West Bengal receives a $125 million loan from India and the World Bank to boost access to social protection services

The Government of India, the Government of West Bengal, and the World Bank have signed an IBRD loan agreement for $125 million to support initiatives in West Bengal to enable poor and vulnerable groups to gain access to social protection programs.

West Bengal has about 400 programs that provide social aid, health care, and employment. The majority of these services are provided by Jai Bangla, an umbrella platform. The West Bengal Building State Capability for Inclusive Social Protection Project will support these interventions at the state level, with a special focus on vulnerable groups like women, tribal and scheduled caste households, the elderly, and those living in the state’s disaster-prone coastal regions.

“The COVID-19 epidemic has emphasized the necessity for seamless systems to give inclusive and equitable social protection in times of crisis,” according to the Ministry of Finance’s Department of Economic Affairs. This project will focus on strengthening the state government’s ability to extend coverage and access to social assistance and targeted services for the state’s poor and vulnerable populations.” 

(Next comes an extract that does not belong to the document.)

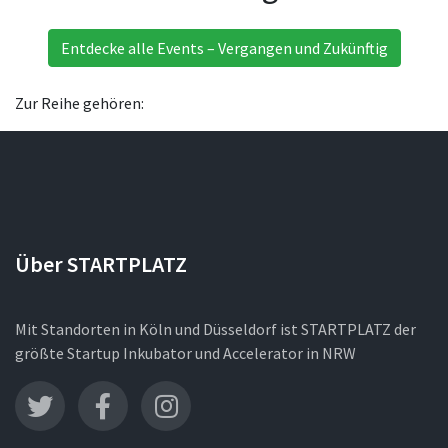
Entdecke alle Events – Vergangen und Zukünftig
Zur Reihe gehören:
Über STARTPLATZ
Mit Standorten in Köln und Düsseldorf ist STARTPLATZ der
größte Startup Inkubator und Accelerator in NRW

West Bengal governor was present and was part of the signing authority

On behalf of the Indian government, Shri Rajat Kumar Mishra, Additional Secretary, Department of Economic Affairs, Ministry of Finance; Shri Sudip Kumar Sinha, Secretary, Finance Department, Government of West Bengal; and Mr. Junaid Ahmad, Country Director, India, World Bank signed the agreement.

According to a recent poll, while food and in-kind transfers reach the majority of West Bengal’s poor and vulnerable households, cash transfers have a limited reach. The aged, widows and crippled have limited access to social pensions due to lengthy application processes and a lack of automated methods for application and eligibility verification.

The project will help increase the state’s ability to expand coverage and access to social assistance, as well as distribute cash transfers to the poor and vulnerable, over the next four years, thanks to a consolidated social register.

Manual data entry, inconsistent beneficiary data across agencies, and a lack of data storage and data interchange procedures are all issues that West Bengal is dealing with. The project would help the state’s unified delivery system, the Jai Bangla platform, automate fragmented social assistance programs and accelerate the delivery of social pensions to vulnerable and disadvantaged households. 

The project will also fund the establishment of a teleconsultation network for social care services, as well as a cadre of case management workers who can provide guidance on eldercare and connect homes to health services and facilities. It will also establish an institutional platform to increase the coordination and efficacy of government activities aimed at increasing women’s involvement in the workforce in the state.